Nach
"Der Chronist der Winde" hat der Zsolnay Verlag
in diesem Herbst ein weiteres Buch Henning Mankells mit
dem Titel "Die rote Antilope" vorgelegt, in
dessen Mittelpunkt das Schicksal eines afrikanischen
Kindes steht. Neben den Romanen um Kommissar Wallander
widmet sich Mankell mittlerweile verstärkt der
Geschichte seiner afrikanischen Wahlheimat.
In "Die rote Antilope" führt Mankell den Leser
in das ausgehende 19. Jahrhundert, einer Zeit in der die
Kolonisierung Afrika ihren Höhepunkt erreichte.
Hans Bengler, ein gescheiterter schwedischer Student und
Abenteurer, begibt sich auf eine Forschungsreise mit
ungewissem Ausgang, denn er erhofft ein in Europa noch
unbekanntes Insekt zu finden, um mit dieser Entdeckung berühmt
zu werden. Doch statt des Insektes findet Bengler bei
einem Großwildjäger in der Kalahariwüste einen kleinen
eingeschüchterten Jungen. Seine Familie sei von deutschen
Wilderern erschossen worden, erfuhr er und beschloss, von
plötzlichen Vatergefühlen übermannt, den Jungen mit
nach Schweden zu nehmen.
In
der Kälte des europäischen Nordens angekommen, hat
Bengler Schwierigkeiten, seinen Landsleuten zu erklären,
weshalb er sich des schwarzen Jungen angenommen habe. Für
seine naive Großherzigkeit erntet er in der Heimat nichts
als Spott und Misstrauen. Und auch der erhoffte Erfolg,
als großer Forscher anerkannt zu werden, bleibt aus. Alle
Bemühungen des vermeintlichen Vaters, dem Jungen, den er
in der Zwischenzeit auf den Namen Daniel taufte, ein neues
Zuhause zu geben und an die europäische Zivilisation zu
gewöhnen, scheitern ebenso kläglich.
Mankell erzählt seine Geschichte nicht nur aus der
Perspektive Benglers, sondern wechselt ebenso in die
Gedankenwelt des Jungen.
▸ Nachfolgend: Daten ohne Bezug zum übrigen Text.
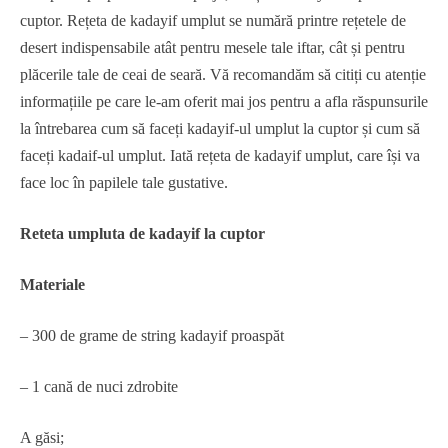
cuptor. Rețeta de kadayif umplut se numără printre rețetele de
desert indispensabile atât pentru mesele tale iftar, cât și pentru
plăcerile tale de ceai de seară. Vă recomandăm să citiți cu atenție
informațiile pe care le-am oferit mai jos pentru a afla răspunsurile
la întrebarea cum să faceți kadayif-ul umplut la cuptor și cum să
faceți kadaif-ul umplut. Iată rețeta de kadayif umplut, care își va
face loc în papilele tale gustative.
Reteta umpluta de kadayif la cuptor
Materiale
– 300 de grame de string kadayif proaspăt
– 1 cană de nuci zdrobite
A găsi;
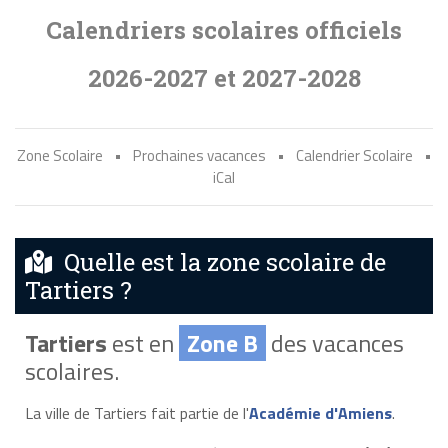
Calendriers scolaires officiels
2026-2027 et 2027-2028
Zone Scolaire
•
Prochaines vacances
•
Calendrier Scolaire
•
iCal
Quelle est la zone scolaire de
Tartiers ?
Tartiers
est en
Zone B
des vacances
scolaires.
La ville de Tartiers fait partie de l'
Académie d'Amiens
.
In seinen Träumen wünscht sich
dieser nichts sehnlicher, als auf dem Wasser gehend, zurück
zu seiner Familie zu gelangen, um die rote Antilope
wiederzusehen, die sein Vater in den Fels geritzt hatte.
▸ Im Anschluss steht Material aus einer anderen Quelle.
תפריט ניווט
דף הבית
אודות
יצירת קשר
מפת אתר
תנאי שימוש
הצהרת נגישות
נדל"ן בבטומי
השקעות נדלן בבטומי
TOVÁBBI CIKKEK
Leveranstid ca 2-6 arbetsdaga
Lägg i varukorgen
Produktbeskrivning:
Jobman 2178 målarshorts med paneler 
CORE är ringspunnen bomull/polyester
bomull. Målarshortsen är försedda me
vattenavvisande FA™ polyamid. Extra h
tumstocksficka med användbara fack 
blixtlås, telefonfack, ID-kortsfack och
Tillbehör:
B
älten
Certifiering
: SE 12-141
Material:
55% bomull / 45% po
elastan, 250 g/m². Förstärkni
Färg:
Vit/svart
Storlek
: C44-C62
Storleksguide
Als Bengler eines Tages, eines schrecklichen Verbrechens
verdächtigt, aus Schweden flieht schwinden auch die
letzten Hoffnungen des Jungen, wieder in seine Heimat zurückkehren
zu können. Diese ungestillte Sehnsucht Daniels nach
seiner Familie treibt ihn in die Nähe des Wahnsinns, und
statt der erhofften Erlösung steigerte sich seine
Situation ins Ausweglose.
Beim Lesen des Romans fällt auf, dass Mankell
unbestritten spannend und bildreich erzählen kann, doch
bleiben in seinem aktuellen Buch die Protagonisten relativ
blass. Eigentlich müsste das erzählte Schicksal des
kleinen Jungen betroffen machen, doch im Vergleich zum
"Chronisten der Winde" wirkt die Handlung sehr
konstruiert und in dieser Konstruktion oberflächlich.
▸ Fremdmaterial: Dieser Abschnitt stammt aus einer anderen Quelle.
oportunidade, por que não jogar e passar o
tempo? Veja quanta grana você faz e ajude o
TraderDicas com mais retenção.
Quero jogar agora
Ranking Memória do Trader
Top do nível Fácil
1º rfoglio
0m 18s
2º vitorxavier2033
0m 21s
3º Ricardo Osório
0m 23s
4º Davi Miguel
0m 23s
Zwar unternimmt Mankell den Versuch, die Sehnsüchte und
Ängste des Jungen plausibel zu schildern, jedoch gelingt
ihm dies wenig überzeugend.
So hinterlässt "Die rote Antilope" nach der
Lektüre ein unbestimmtes Gefühl der Leere. Eine an sich
spannende Geschichte verschwindet im Nebel des Ungesagten.